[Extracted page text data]

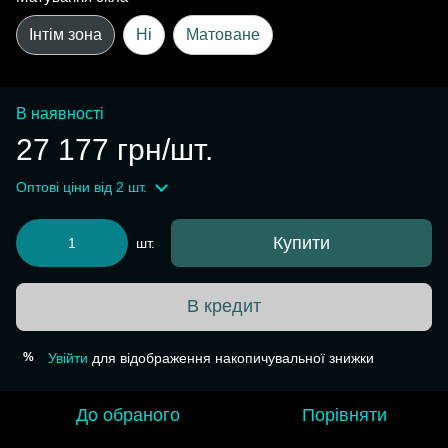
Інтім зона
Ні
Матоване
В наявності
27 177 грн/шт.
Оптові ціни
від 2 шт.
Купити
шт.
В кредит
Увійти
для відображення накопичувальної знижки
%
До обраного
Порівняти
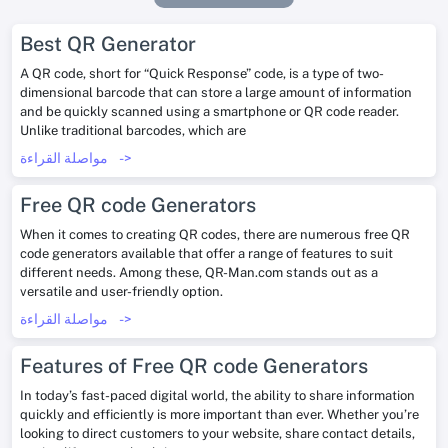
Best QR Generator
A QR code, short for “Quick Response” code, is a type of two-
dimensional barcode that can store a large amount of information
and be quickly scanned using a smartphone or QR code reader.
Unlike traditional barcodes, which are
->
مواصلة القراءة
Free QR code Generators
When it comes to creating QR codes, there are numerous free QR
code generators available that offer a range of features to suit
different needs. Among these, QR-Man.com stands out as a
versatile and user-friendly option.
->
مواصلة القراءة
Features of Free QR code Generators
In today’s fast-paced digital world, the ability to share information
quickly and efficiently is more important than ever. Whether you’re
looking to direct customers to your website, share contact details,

---

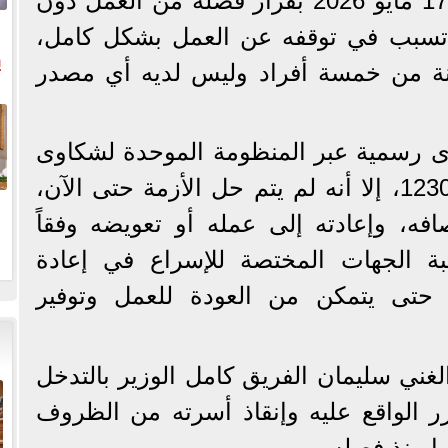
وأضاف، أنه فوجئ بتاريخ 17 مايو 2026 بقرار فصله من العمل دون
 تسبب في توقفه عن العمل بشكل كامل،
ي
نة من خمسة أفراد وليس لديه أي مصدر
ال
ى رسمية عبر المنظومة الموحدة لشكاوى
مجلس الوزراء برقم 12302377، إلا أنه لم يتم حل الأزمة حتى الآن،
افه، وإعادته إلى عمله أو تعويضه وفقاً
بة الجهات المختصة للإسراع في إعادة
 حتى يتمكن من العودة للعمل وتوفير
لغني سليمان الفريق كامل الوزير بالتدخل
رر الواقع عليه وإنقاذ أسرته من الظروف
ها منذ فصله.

Problem to work on –
Above are the entries; copy every line among them that contains the word "العمل".

Solution for this task –
وأضاف، أنه فوجئ بتاريخ 17 مايو 2026 بقرار فصله من العمل دون
 تسبب في توقفه عن العمل بشكل كامل،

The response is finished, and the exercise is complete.